▶ [EXERCISE PROMPT] Each line from the one containing "Given the image: Segment bladder" to the end of the records should be copied exactly, and no other line.

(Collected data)
►

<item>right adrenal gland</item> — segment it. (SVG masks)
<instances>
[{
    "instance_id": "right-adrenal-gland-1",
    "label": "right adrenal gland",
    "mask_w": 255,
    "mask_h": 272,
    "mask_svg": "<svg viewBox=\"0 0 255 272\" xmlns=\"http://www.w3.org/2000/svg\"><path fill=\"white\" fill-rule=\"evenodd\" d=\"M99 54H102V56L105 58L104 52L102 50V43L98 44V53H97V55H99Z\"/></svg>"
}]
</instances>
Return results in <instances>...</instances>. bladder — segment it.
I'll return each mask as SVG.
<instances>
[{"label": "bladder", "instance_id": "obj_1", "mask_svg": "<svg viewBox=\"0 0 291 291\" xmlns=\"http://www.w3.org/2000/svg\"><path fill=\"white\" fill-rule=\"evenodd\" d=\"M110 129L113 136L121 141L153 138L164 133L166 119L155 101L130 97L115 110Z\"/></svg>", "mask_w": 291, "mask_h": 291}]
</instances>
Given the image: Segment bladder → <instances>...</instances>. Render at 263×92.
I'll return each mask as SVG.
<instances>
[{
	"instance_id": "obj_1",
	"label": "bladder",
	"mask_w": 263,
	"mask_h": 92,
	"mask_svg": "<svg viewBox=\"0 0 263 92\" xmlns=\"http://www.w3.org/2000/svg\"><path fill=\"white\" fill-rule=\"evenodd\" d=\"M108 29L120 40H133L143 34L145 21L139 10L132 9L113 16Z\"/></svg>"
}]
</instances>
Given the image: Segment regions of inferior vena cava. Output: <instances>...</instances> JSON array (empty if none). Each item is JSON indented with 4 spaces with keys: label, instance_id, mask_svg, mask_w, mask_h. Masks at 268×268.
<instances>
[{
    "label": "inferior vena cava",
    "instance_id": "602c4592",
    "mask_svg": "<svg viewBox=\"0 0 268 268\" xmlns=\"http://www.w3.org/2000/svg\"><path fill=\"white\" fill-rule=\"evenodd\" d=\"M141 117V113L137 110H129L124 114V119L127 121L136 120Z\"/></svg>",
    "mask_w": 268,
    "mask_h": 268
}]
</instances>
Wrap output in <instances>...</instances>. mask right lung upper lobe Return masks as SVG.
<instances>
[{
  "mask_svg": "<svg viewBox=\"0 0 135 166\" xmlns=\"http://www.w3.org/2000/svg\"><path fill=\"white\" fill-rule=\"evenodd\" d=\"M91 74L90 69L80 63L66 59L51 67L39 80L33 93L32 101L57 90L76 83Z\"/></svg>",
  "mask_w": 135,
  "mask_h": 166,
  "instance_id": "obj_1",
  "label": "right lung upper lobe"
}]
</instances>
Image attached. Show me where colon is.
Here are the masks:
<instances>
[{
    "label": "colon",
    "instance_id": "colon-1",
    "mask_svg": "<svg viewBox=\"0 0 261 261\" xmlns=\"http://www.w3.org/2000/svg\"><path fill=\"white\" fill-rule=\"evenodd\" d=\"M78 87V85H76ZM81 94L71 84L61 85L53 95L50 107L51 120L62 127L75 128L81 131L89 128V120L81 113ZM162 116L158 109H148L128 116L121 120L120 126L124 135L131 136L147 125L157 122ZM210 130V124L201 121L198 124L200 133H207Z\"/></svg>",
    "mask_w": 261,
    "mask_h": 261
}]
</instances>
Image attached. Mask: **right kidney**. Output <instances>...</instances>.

◄

▶ [RESULT OF THE TASK]
Given the image: Segment bladder → <instances>...</instances>. Render at 263×92.
I'll return each mask as SVG.
<instances>
[{
	"instance_id": "obj_1",
	"label": "bladder",
	"mask_w": 263,
	"mask_h": 92,
	"mask_svg": "<svg viewBox=\"0 0 263 92\" xmlns=\"http://www.w3.org/2000/svg\"><path fill=\"white\" fill-rule=\"evenodd\" d=\"M108 29L120 40H133L143 34L145 21L139 10L132 9L113 16Z\"/></svg>"
}]
</instances>
Given the image: Segment regions of inferior vena cava. Output: <instances>...</instances> JSON array (empty if none). Each item is JSON indented with 4 spaces with keys: label, instance_id, mask_svg, mask_w, mask_h. Masks at 268×268.
<instances>
[{
    "label": "inferior vena cava",
    "instance_id": "602c4592",
    "mask_svg": "<svg viewBox=\"0 0 268 268\" xmlns=\"http://www.w3.org/2000/svg\"><path fill=\"white\" fill-rule=\"evenodd\" d=\"M141 117V113L137 110H129L124 114V119L127 121L136 120Z\"/></svg>",
    "mask_w": 268,
    "mask_h": 268
}]
</instances>
Wrap output in <instances>...</instances>. mask right lung upper lobe Return masks as SVG.
<instances>
[{
  "mask_svg": "<svg viewBox=\"0 0 135 166\" xmlns=\"http://www.w3.org/2000/svg\"><path fill=\"white\" fill-rule=\"evenodd\" d=\"M91 74L90 69L80 63L66 59L51 67L39 80L33 93L32 101L57 90L76 83Z\"/></svg>",
  "mask_w": 135,
  "mask_h": 166,
  "instance_id": "obj_1",
  "label": "right lung upper lobe"
}]
</instances>
Image attached. Show me where colon is.
Here are the masks:
<instances>
[{
    "label": "colon",
    "instance_id": "colon-1",
    "mask_svg": "<svg viewBox=\"0 0 261 261\" xmlns=\"http://www.w3.org/2000/svg\"><path fill=\"white\" fill-rule=\"evenodd\" d=\"M78 87V85H76ZM81 94L71 84L61 85L53 95L50 107L51 120L62 127L75 128L81 131L89 128V120L81 113ZM162 116L158 109H148L128 116L121 120L120 126L124 135L131 136L147 125L157 122ZM210 130V124L201 121L198 124L200 133H207Z\"/></svg>",
    "mask_w": 261,
    "mask_h": 261
}]
</instances>
Image attached. Mask: **right kidney**. Output <instances>...</instances>.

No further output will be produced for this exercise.